La maison de Cergy-Pontoise (le lieu de la création)
Au milieu des années 1970, le chantier de construction géant de la Ville Nouvelle de Cergy-Pontoise, truffé de grues, contraste avec les ruines de guerre d'Yvetot, la ville de jeunesse d'Annie Ernaux, où l'on mourait sous les bombardements. Cergy est un lieu de changements rapides (apparition du RER et des centres commerciaux) et de brassage de population sans présence de HLM ni "coeur bourgeois" ("cette puissance ancienne d'un ordre social, de l'argent, manifestée dans les bâtiments"). En 1977, le mari d'Annie Ernaux obtient un poste dans l'administration de la Ville où ils viennent habiter. Leur maison spacieuse est le seul endroit où l'écrivain peut travailler en silence à l'abri des regards. Elle aime le jardin, la vue sur la vallée de l'Oise et les étangs de Cergy-Neuville. En 1980, après la rupture de son couple, elle reste avec ses deux fils et ses deux chats (elle a besoin d'animaux) dans la maison dont la façade plutôt laide et de "mauvais goût" ressemble "à un gâteau à trois tranches : un rez-de-chaussée en meulière, un étage en crépi et un autre en brique, un toit trop plat. Une maison baroque, construite juste après la guerre, sans doute celle d'un parvenu. Moi aussi, d'une certaine façon, je le suis." Paradoxalement, elle ne se rend jamais à Paris alors qu'elle rêvait autrefois d'y aller (elle visite la capitale à seulement 20 ans, une fois émancipée de ses parents).
L'épicerie d'Yvetot (l'enfance au Pays de Caux)
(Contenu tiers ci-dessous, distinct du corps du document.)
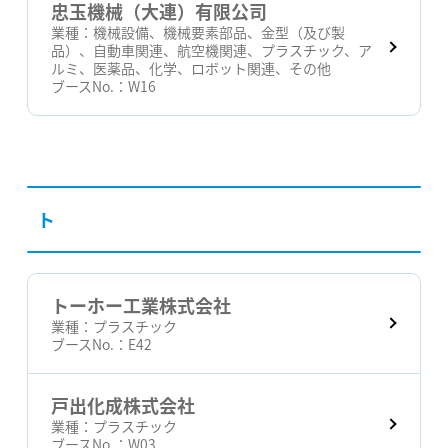
忠玉機械（大連）有限公司
業種：
機械設備、機械要素部品、金型（及び製
品）、自動車関連、航空機関連、プラスチック、ア
ルミ、医薬品、化学、ロボット関連、その他
ブースNo.：
W16
ト
トーホー工業株式会社
業種：
プラスチック
ブースNo.：
E42
戸出化成株式会社
業種：
プラスチック
ブースNo.：
W03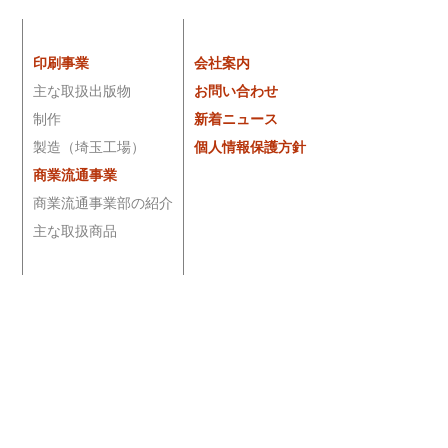
印刷事業
会社案内
主な取扱出版物
お問い合わせ
制作
新着ニュース
製造（埼玉工場）
個人情報保護方針
商業流通事業
商業流通事業部の紹介
主な取扱商品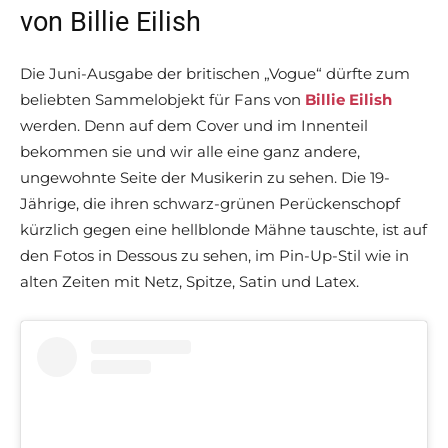
von Billie Eilish
Die Juni-Ausgabe der britischen „Vogue“ dürfte zum
beliebten Sammelobjekt für Fans von
Billie Eilish
werden. Denn auf dem Cover und im Innenteil
bekommen sie und wir alle eine ganz andere,
ungewohnte Seite der Musikerin zu sehen. Die 19-
Jährige, die ihren schwarz-grünen Perückenschopf
kürzlich gegen eine hellblonde Mähne tauschte, ist auf
den Fotos in Dessous zu sehen, im Pin-Up-Stil wie in
alten Zeiten mit Netz, Spitze, Satin und Latex.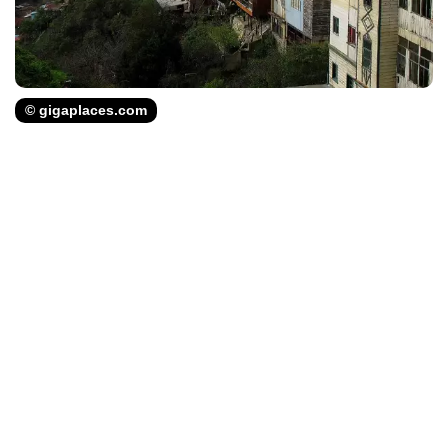
© gigaplaces.com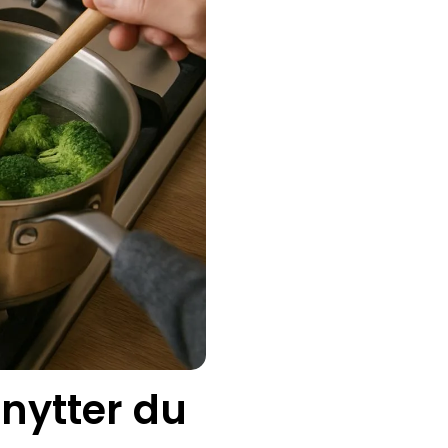
nytter du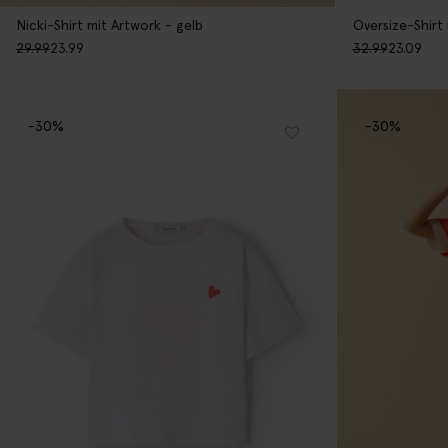
Nicki-Shirt mit Artwork - gelb
Oversize-Shirt
29.99
23.99
32.99
23.09
-30%
-30%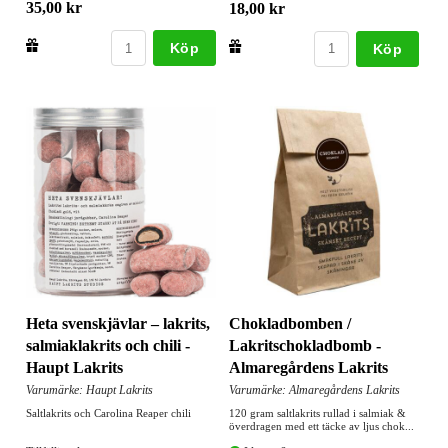
35,00 kr
18,00 kr
Köp
Köp
Heta svenskjävlar – lakrits,
Chokladbomben /
salmiaklakrits och chili -
Lakritschokladbomb -
Haupt Lakrits
Almaregårdens Lakrits
Varumärke: Haupt Lakrits
Varumärke: Almaregårdens Lakrits
Saltlakrits och Carolina Reaper chili
120 gram saltlakrits rullad i salmiak &
överdragen med ett täcke av ljus chok...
Annie Ernaux naît à Lillebonne où la famille tient un premier commerce jusqu'à ses 5 ans ("Les clients nous voyaient manger, me voyaient faire mes devoirs. C'était une vie publique!"). Ses parents font ensuite l'acquisition d'un café-épicerie avec un cellier et une cour dans le quartier du Clos-des-Parts à Yvetot. Leur clientèle est constituée d'ouvriers et d'employés. La maison fait souvent crédit : les familles nombreuses ont faim, les hommes en souffrance sociale consomment beaucoup d'alcool, les enfants sont malheureux. Annie a donc une expérience précoce de la pauvreté malgré les bonheurs et les plaisirs de la maison (fêtes, repas, chansons). A 7 ou 8 ans, elle écrit des lettres à son amie fictive Denise. Cette correspondance imaginaire s'adresse inconsciemment à sa soeur morte de diphtérie à 6 ans (un secret de famille éventé). Vers 14 ou 15 ans, elle a besoin de solitude et se réfugie dans sa chambre. Elle ressent violemment les différences sociales lorsqu'elle intègre le pensionnat Saint-Michel, l'école privée choisie par sa mère car proche du domicile (elle n'aura pas à se déplacer pour se rendre au catéchisme).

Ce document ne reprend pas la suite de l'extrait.